Pour comprendre cet événement, nous devons examiner ce qui s’est passé en Israël au cours des quatre dernières années environ, une sorte de processus d’autodestruction. En très peu de temps, nous avons traversé de nombreuses élections et la création de ce gouvernement actuel. Pour la première fois dans l’histoire d’Israël, les éléments les plus extrêmes de la société israélienne ont fait partie d’un gouvernement. Pour la première fois dans l’histoire d’Israël, un homme faisant l’objet d’un procès a été élu Premier ministre. Cela ne s’est jamais produit auparavant, et en quelque sorte, c’est ce qui se cache derrière la terrible attaque du 7 octobre.
Encore en amont, nous devons examiner la politique de Benjamin Netanyahou à l’égard des Palestiniens, de la question palestinienne. Dans l’histoire d’Israël, il y avait essentiellement deux approches à la question palestinienne. La première consiste à dire que nous devons résoudre cette question et prendre l’initiative, quelle que soit la solution, qu’il s’agisse d’une solution de droite ou d’extrême droite, ou une solution dite de gauche ou d’extrême gauche. Mais il fallait la résoudre. C’est une approche avec deux branches, la droite et la gauche.
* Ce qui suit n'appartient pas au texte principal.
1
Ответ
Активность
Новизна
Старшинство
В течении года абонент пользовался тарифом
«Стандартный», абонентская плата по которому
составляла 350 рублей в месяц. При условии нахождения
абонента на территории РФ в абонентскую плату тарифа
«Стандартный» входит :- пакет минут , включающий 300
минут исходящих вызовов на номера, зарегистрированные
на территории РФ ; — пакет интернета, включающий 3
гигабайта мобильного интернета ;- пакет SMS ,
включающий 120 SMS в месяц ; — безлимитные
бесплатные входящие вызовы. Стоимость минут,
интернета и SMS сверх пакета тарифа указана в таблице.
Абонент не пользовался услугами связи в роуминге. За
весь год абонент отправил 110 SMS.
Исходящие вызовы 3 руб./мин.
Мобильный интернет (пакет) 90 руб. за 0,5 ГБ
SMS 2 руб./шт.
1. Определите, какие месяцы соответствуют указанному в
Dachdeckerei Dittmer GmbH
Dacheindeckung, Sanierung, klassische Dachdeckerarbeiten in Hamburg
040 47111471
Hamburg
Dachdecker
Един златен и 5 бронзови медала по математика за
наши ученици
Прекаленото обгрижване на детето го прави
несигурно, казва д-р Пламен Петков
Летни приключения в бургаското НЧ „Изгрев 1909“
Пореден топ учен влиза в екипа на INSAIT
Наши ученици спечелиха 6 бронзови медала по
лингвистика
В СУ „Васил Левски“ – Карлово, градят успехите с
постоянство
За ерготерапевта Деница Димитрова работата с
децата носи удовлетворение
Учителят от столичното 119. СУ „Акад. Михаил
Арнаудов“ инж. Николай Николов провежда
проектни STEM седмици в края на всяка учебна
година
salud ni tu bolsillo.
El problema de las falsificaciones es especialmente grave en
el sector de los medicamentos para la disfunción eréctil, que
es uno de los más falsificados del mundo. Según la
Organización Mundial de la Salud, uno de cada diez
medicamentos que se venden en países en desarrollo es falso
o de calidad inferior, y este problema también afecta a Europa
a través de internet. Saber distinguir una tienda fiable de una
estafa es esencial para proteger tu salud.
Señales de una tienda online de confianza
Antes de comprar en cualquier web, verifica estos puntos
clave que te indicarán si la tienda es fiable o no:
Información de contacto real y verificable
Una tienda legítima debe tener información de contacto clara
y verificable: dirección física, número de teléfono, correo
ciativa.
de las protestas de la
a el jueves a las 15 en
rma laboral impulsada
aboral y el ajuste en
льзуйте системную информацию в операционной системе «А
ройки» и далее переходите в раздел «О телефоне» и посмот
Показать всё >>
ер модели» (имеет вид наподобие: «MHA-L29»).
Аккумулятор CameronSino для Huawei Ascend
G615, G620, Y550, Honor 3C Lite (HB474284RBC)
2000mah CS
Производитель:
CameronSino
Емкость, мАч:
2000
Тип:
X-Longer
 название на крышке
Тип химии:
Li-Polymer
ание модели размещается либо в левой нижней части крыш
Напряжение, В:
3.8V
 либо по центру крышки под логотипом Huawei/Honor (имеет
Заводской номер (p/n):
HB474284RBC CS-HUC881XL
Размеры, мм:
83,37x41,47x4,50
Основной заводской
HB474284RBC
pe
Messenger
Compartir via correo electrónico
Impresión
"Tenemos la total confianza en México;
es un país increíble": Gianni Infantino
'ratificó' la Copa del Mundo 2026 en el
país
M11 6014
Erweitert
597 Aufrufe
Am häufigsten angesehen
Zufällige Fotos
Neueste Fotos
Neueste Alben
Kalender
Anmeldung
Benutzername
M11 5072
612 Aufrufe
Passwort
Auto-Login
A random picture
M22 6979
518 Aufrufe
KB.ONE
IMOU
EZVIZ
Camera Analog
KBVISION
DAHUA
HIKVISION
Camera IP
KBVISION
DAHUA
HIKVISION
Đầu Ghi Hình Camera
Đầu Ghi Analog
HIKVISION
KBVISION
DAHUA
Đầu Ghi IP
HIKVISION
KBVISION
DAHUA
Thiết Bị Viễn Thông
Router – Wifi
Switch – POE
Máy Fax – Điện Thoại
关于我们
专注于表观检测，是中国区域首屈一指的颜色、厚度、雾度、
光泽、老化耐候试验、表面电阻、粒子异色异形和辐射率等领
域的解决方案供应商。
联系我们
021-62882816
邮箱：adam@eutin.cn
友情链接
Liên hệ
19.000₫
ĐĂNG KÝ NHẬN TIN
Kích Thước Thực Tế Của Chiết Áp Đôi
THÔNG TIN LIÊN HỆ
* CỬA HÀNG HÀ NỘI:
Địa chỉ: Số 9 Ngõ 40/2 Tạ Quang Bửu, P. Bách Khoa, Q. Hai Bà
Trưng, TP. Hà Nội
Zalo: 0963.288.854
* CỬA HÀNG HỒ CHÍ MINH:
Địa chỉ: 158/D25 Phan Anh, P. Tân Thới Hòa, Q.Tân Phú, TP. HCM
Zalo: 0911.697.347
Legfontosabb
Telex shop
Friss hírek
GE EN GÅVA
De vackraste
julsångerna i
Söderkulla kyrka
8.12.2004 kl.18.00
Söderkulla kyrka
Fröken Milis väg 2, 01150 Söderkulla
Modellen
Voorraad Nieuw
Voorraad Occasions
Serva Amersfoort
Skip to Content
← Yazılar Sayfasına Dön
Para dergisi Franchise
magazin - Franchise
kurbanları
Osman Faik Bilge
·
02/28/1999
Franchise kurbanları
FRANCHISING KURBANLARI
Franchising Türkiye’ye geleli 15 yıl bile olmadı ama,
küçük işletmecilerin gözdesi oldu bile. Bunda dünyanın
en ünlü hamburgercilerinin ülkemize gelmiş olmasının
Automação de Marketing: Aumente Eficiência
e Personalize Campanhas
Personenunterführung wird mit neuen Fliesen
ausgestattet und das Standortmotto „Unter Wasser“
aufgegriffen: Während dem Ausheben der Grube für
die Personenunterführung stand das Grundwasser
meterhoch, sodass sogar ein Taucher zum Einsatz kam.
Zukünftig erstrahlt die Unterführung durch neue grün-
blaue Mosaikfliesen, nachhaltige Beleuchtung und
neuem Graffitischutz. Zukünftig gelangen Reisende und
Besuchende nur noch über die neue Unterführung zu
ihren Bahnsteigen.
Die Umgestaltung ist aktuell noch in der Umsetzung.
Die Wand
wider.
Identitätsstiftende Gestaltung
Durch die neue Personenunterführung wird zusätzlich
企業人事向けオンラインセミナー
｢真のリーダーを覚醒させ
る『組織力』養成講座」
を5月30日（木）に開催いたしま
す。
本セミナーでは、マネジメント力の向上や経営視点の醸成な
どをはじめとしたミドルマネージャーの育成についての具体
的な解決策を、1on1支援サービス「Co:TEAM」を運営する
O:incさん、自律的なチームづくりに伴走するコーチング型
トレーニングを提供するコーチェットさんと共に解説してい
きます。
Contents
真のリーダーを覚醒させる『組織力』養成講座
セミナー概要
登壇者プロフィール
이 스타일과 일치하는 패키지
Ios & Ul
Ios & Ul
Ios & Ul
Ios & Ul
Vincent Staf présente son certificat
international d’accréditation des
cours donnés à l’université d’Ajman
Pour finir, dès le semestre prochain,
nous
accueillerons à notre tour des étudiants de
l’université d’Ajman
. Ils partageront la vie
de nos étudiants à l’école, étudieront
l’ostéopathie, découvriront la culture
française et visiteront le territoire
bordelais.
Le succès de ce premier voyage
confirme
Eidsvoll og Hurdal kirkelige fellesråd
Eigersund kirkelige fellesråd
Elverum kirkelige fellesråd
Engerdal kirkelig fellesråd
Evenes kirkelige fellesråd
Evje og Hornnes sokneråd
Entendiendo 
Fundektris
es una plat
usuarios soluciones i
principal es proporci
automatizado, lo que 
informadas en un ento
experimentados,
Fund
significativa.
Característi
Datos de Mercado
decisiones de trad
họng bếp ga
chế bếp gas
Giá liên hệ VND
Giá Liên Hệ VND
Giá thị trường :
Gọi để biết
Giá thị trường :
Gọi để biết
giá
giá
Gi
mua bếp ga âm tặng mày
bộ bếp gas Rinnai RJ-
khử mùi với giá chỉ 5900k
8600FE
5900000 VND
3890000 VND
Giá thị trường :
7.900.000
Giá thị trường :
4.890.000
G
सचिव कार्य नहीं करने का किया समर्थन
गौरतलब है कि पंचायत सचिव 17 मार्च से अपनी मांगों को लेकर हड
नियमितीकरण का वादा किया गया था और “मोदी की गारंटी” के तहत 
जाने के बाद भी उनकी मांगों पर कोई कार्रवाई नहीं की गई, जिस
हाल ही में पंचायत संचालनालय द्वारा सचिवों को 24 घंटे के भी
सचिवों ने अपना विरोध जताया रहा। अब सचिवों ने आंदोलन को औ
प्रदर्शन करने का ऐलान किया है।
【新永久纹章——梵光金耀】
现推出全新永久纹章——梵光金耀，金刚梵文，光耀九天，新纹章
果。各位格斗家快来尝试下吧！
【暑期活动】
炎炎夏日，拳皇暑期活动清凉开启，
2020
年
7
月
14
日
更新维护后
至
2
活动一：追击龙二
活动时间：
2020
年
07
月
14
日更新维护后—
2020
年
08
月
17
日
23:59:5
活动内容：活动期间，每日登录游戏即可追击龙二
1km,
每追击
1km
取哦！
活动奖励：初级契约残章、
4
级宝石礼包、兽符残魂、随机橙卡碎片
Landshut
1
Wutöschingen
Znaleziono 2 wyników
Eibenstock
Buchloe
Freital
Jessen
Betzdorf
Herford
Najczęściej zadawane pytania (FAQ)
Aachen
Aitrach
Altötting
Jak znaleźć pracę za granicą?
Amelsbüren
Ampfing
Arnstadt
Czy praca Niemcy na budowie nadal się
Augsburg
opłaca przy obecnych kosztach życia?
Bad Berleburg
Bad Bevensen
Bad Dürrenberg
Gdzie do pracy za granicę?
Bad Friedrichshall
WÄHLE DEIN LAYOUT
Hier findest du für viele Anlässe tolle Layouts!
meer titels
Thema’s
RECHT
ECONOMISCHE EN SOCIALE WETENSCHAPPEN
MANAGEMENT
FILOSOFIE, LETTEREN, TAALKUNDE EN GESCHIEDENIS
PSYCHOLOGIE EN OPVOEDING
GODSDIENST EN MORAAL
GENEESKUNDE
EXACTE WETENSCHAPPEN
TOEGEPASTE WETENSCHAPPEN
L’autre paradigme consiste à ne rien faire. Pourquoi ? Parce que c’est trop compliqué et politiquement trop dangereux. Nous ne devrions pas prendre d’initiative et laisser les événements nous guider. Je dirais que cette approche qui consiste à ne rien faire a été adoptée par le Parti travailliste immédiatement après la guerre des Six Jours. La même approche a été adoptée par le Likoud lorsque Menachem Begin est arrivé au pouvoir en 1977. Benjamin Netanyahou n’était pas au pouvoir entre 1999 et 2009. Les leçons qu’il a tirées du processus d’Oslo sont que faire quelque chose — autrement dit, prendre une initiative concernant la question palestinienne — est politiquement trop dangereux. Il a été malgré lui partie prenante du processus d’Oslo. Je tiens à rappeler qu’en 1998, il a signé l’Accord d’Hébron.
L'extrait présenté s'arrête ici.